FedGuCci(+) enhances federated learning generalization by improving group connectivity, inspired by linear mode connectivity, to better fuse local models and achieve stronger performance across diverse tasks and architectures.
优点
This paper adapts a connectivity perspective to use LMC improving the connectivity among the local models. It shall be a novel tool in the analysis of FL.
缺点
W1. The comparison with prior work is limited
W2. The proposed algorithms, including FedGuCci, do not have theoretical convergence guarantees.
W3. The comparisons and conclusions may not have sufficient evidence.
W4. The evaluation needs to be enhanced.
问题
Q1: In Section 2.3, the way your method leverages the global model is different from FedProx, but it’s unclear what specific advantages your approach offers. While your method integrates the connectivity loss and replays N historical global models, FedProx only uses the current global model for regularization. A more detailed explanation of why your method is superior would be helpful.
Q2: The proposed algorithms do not have theoretical convergence guarantees. Many of the methods you compare against do provide convergence analyses, and including such an analysis would be essential for the theoretical foundation of your work.
Q3: When discussing group connectivity varying K, the range of client numbers is too small to reflect the truth in practice.
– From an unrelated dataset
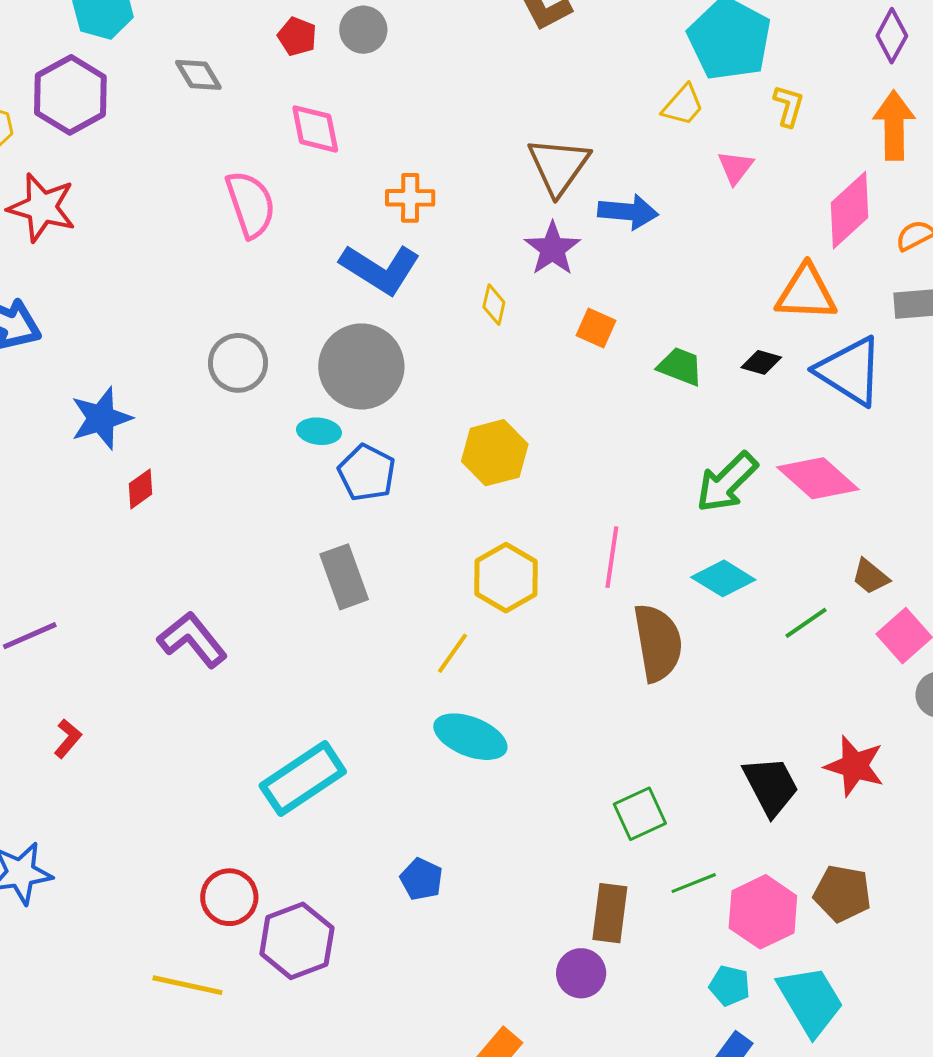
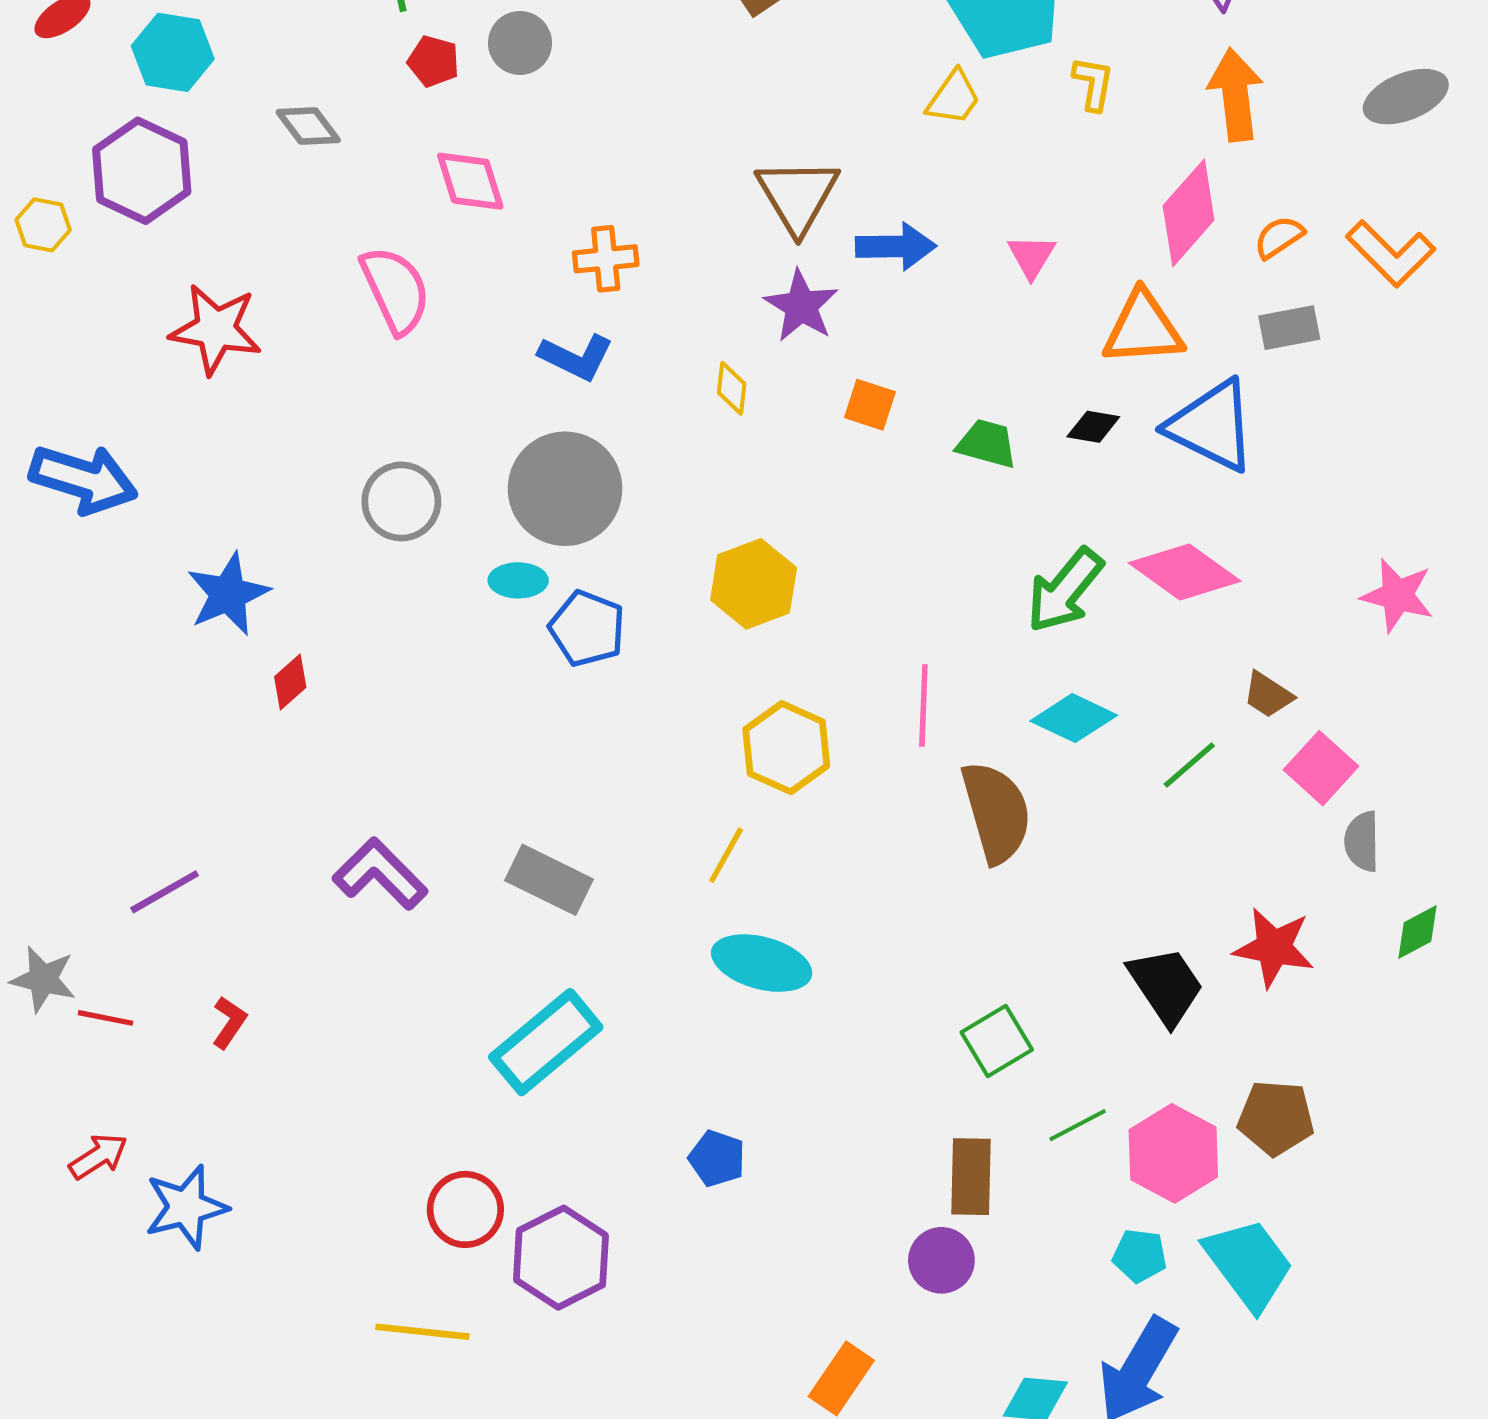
pink triangle: (735, 167) -> (1031, 256), moved
red star: (42, 207) -> (216, 329), moved
blue L-shape: (380, 269) -> (576, 357), size x0.7
gray rectangle: (344, 577) -> (549, 880), moved, turned -38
The left plot in Figure 4 may not support the author’s conclusion that “the increase of barriers may converge to a point lower than vanilla training”. If it finds the transitivity of group connectivity may be weakened for larger K, an interpretation of the reason should be provided.
Q4. If FedGuCci+ is designed to enhance FedGuCci by incorporating additional techniques, it’s important to evaluate the individual contribution of each technique to the overall improvement, like conducting ablation studies.
I have read and agree with the venue's withdrawal policy on behalf of myself and my co-authors.